Towards Optimal Sobolev Norm Rates for the Vector-Valued Regularized Least-Squares Algorithm
This work provides foundational theoretical guarantees for vector-valued machine learning, with potential impact in multi-output regression tasks, though it is incremental in extending existing scalar results to vector settings.
The paper tackles the problem of deriving optimal convergence rates for vector-valued ridge regression in infinite-dimensional reproducing kernel Hilbert spaces, including misspecified cases where the true function is not in the hypothesis space, achieving rates that match real-valued kernel ridge regression and are independent of output dimension.

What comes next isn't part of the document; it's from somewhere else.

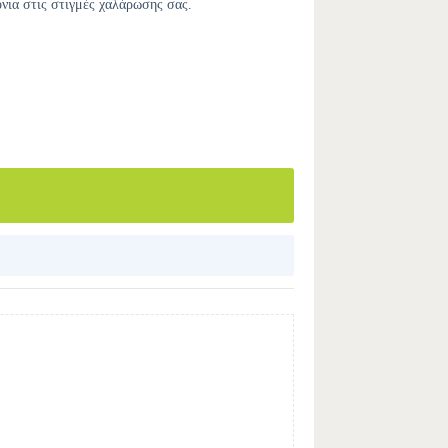
νια στις στιγμές χαλάρωσης σας.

We present the first optimal rates for infinite-dimensional vector-valued ridge regression on a continuous scale of norms that interpolate between $L_2$ and the hypothesis space, which we consider as a vector-valued reproducing kernel Hilbert space. These rates allow to treat the misspecified case in which the true regression function is not contained in the hypothesis space. We combine standard assumptions on the capacity of the hypothesis space with a novel tensor product construction of vector-valued interpolation spaces in order to characterize the smoothness of the regression function. Our upper bound not only attains the same rate as real-valued kernel ridge regression, but also removes the assumption that the target regression function is bounded. For the lower bound, we reduce the problem to the scalar setting using a projection argument. We show that these rates are optimal in most cases and independent of the dimension of the output space. We illustrate our results for the special case of vector-valued Sobolev spaces.